Is it a bad idea to confront the girl? I want to hear her side of the story... and compare the 2 stories to see if there is anything my bf is lying about or leaving out.

it seems that she hasnt told her bf about what happen seeing as they still seem as lovey dovey as ever on fb.


----------



## badcrumbs (Mar 2, 2015)

Sholee said:


> Is it a bad idea to confront the girl?



Good, bad, or neutral, I would talk to her about it. I would be stewing over the situation until I did... that's just me, though.


----------



## SockHead (Mar 2, 2015)

its not like you guys ****ed other people.. dont sweat it man


----------



## Reenhard (Mar 2, 2015)

Sholee said:


> Is it a bad idea to confront the girl? I want to hear her side of the story... and compare the 2 stories to see if there is anything my bf is lying about or leaving out.
> 
> it seems that she hasnt told her bf about what happen seeing as they still seem as lovey dovey as ever on fb.

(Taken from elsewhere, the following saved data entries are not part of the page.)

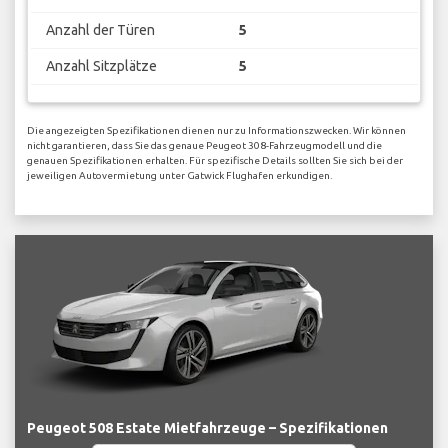
Anzahl der Türen
5
Anzahl Sitzplätze
5
Die angezeigten Spezifikationen dienen nur zu Informationszwecken. Wir können
nicht garantieren, dass Sie das genaue Peugeot 308-Fahrzeugmodell und die
genauen Spezifikationen erhalten. Für spezifische Details sollten Sie sich bei der
jeweiligen Autovermietung unter Gatwick Flughafen erkundigen.
Peugeot 508 Estate Mietfahrzeuge – Spezifikationen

Hm... there is always a risk for drama but still. When my ex boyfriend cheated on me, my friend who got flirthed by him told everything to me. And then I knew everything and at that point I left him. Better know the truth so.


----------



## Sholee (Mar 2, 2015)

SockHead said:


> its not like you guys ****ed other people.. dont sweat it man



lols you remind me of my friend. of course im glad that he didnt sleep with her or at least thats what he says. and honestly if it was some random girl that he kissed, it'd be a whole lot easier.

But its possible that he may have rekindled old feelings for his friend and it still doesnt change the fact that it shattered all the trust i had in him and i feel like that will be the hardest thing to repair if we are to stay together


----------



## SpatialSilence (Mar 2, 2015)

I would be really mad if this happened to me. If he is one bit indecisive about liking another girl, he doesn't truly love you. Love is liking one person and only wanting to be with that person. I think you should let him go, but that's just my opinion. He should get credit for being honest, but to say that it was 50/50 judgement would make him more than guilty. Being completely drunk is one thing but to have some control is wayyy different. And when you cheated it was much earlier so the love has grown. He did it not long ago so that makes him even more guilty. I feel really bad for you and I know how you feel somehow even though it has never happened to me. I hope things go well and you make a good decision. <3
He may really love you but he might just be confused. I would break it off for a while and see what direction he goes in. Make him fight for you back. He is the one that is guilty, not you.


----------



## Princess Weeb (Mar 2, 2015)

Sholee said:


> Is it a bad idea to confront the girl? I want to hear her side of the story... and compare the 2 stories to see if there is anything my bf is lying about or leaving out.
> 
> it seems that she hasnt told her bf about what happen seeing as they still seem as lovey dovey as ever on fb.



Tell him, seriously. 
If you're unsure as to whether he knows just as him how he is dealing with it to bring up the conversation. Either way the longer her boyfriend is left without knowing the worse he will feel after finding out.


----------



## Sholee (Mar 2, 2015)

Princess Weeb said:


> Either way the longer her boyfriend is left without knowing the worse he will feel after finding out.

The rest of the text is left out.